Auszeichnung: 2018 – Thurnau
Laudatio
Es war ganz sicher eine glückliche Fügung, dass dem Stappenbacher Landwirtsehepaar Denzler nach dem ältesten Sohn und fünf Töchtern doch noch ein Junge geboren wurde. Ansonsten hätte nämlich der Erstgeborene später den elterlichen Hof übernehmen müssen. Zweifellos hätte Günther auch einen guten Landwirt abgegeben, auch wenn es ihn schon immer mehr zu den Büchern als zur Ackerscholle gezogen hatte. Aber Landrat und Bezirkstagspräsident wäre er dann wahrscheinlich nicht geworden.
Erst mit dem zweiten männlichen Nachwuchs als potentiellem Hoferben ließ der Vater davon ab, dass der Älteste in seine landwirtschaftlichen Fußstapfen treten solle. Nach einem Schnellkurs in Latein beim Ortspfarrer durfte der Bauernbub tatsächlich aufs Theresianum nach Bamberg, machte sein Abitur und studierte Jura und Politikwissenschaft in Würzburg, Regensburg und Bamberg.
Der oberfränkische Bezirksheimatpfleger Professor Dippold hat die Schilderung der ersten Lebenswende Günther Denzlers mit dem durchaus mutigen Schritt aufs Gymnasium in einem Schulaufsatz des damals Zwölfjährigen entdeckt. Ihr sollten noch einige weitere Wendungen folgen. Die beruflichen Stationen an der Regierung, am Landratsamt Bamberg und an der Otto-Friedrich Universität ließen eine Laufbahn im höheren Verwaltungsdienst erwarten. Aber dann bog er doch noch einmal ab und startete in der Kommunalpolitik durch, was ihn zunächst bis auf den Chefsessel des Bamberger Landratsamtes brachte.
Das Wendige ist eines der hervorstechenden Charaktermerkmale des gewürfelten Franken. Gemeint ist damit nicht ein zögerliches Wanken nach links und nach rechts, sondern ganz im Gegenteil Mut und Entschlossenheit, um sich wechselnden Situationen anzupassen und neue Herausforderungen anzunehmen. Für einen Landrat, der sich tagtäglich in einem Geflecht unterschiedlichster Interessen und Begehren bewähren muss, gehört das fränkisch Wendige per se zum notwendigen Handwerkszeug. Erst recht aber für einen wie Dr. Günther Denzler, der dann sogar noch zusätzlich zum Bezirkstagspräsidenten gewählt wurde.

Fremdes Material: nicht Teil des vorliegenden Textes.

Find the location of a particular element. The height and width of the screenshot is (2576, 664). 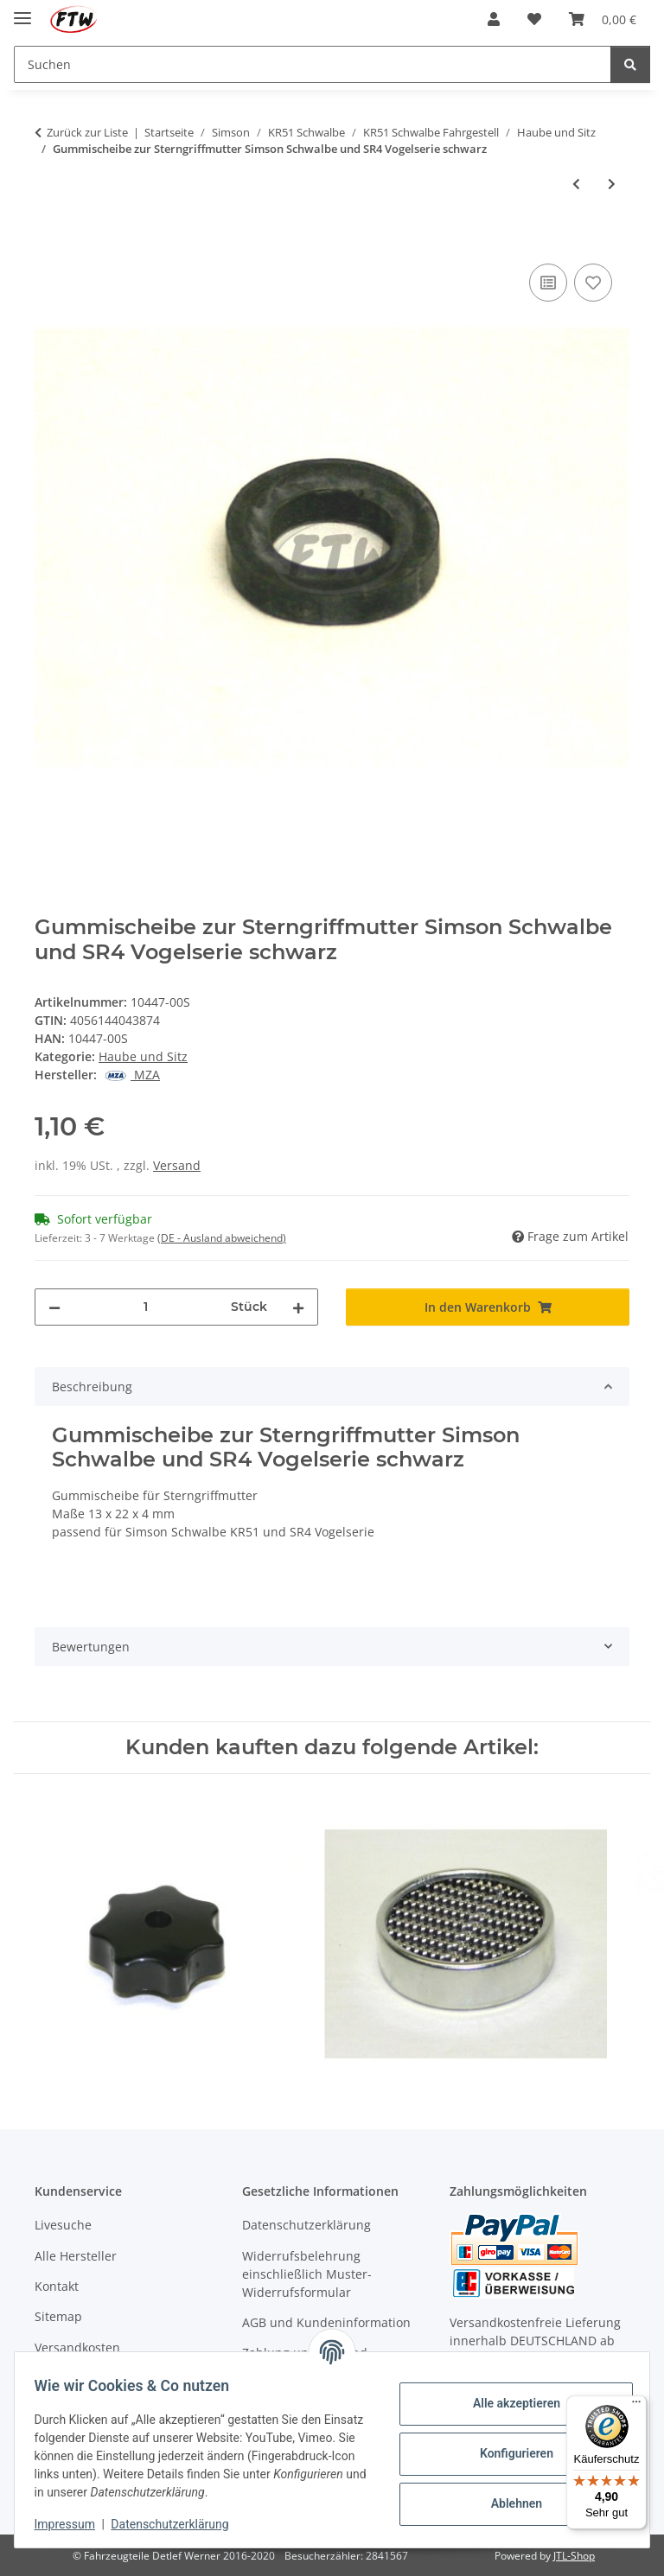

[Suchen] is located at coordinates (630, 64).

Über mangelnde Beschäftigung brauchte er sich in seiner Doppelfunktion gewiss keine Sorgen zu machen. „Wenn man seine Arbeit gerne macht, bringt man vieles unter einen Hut“, verriet er einmal der Zeitung sein Erfolgsrezept und vergaß zugleich nicht die Menschen an seiner Seite, ohne die er die enorme Aufgabenfülle nach eigenem Bekunden nie hätte bewältigen können:
die verständnisvolle Familie, die kompetente Verwaltung, die kooperativen Bezirkstagskollegen, die tüchtigen Chefsekretärinnen und den zuverlässigen Chauffeur.
Dass er darüber hinaus ein ordentliches Maß an Disziplin, Fleiß und Organisationstalent an den Tag legte, dazu eine außergewöhnliche Einsatzbereitschaft und Fachkompetenz in den unterschiedlichsten Aufgabenbereichen, verschwieg er in typisch fränkischer Bescheidenheit.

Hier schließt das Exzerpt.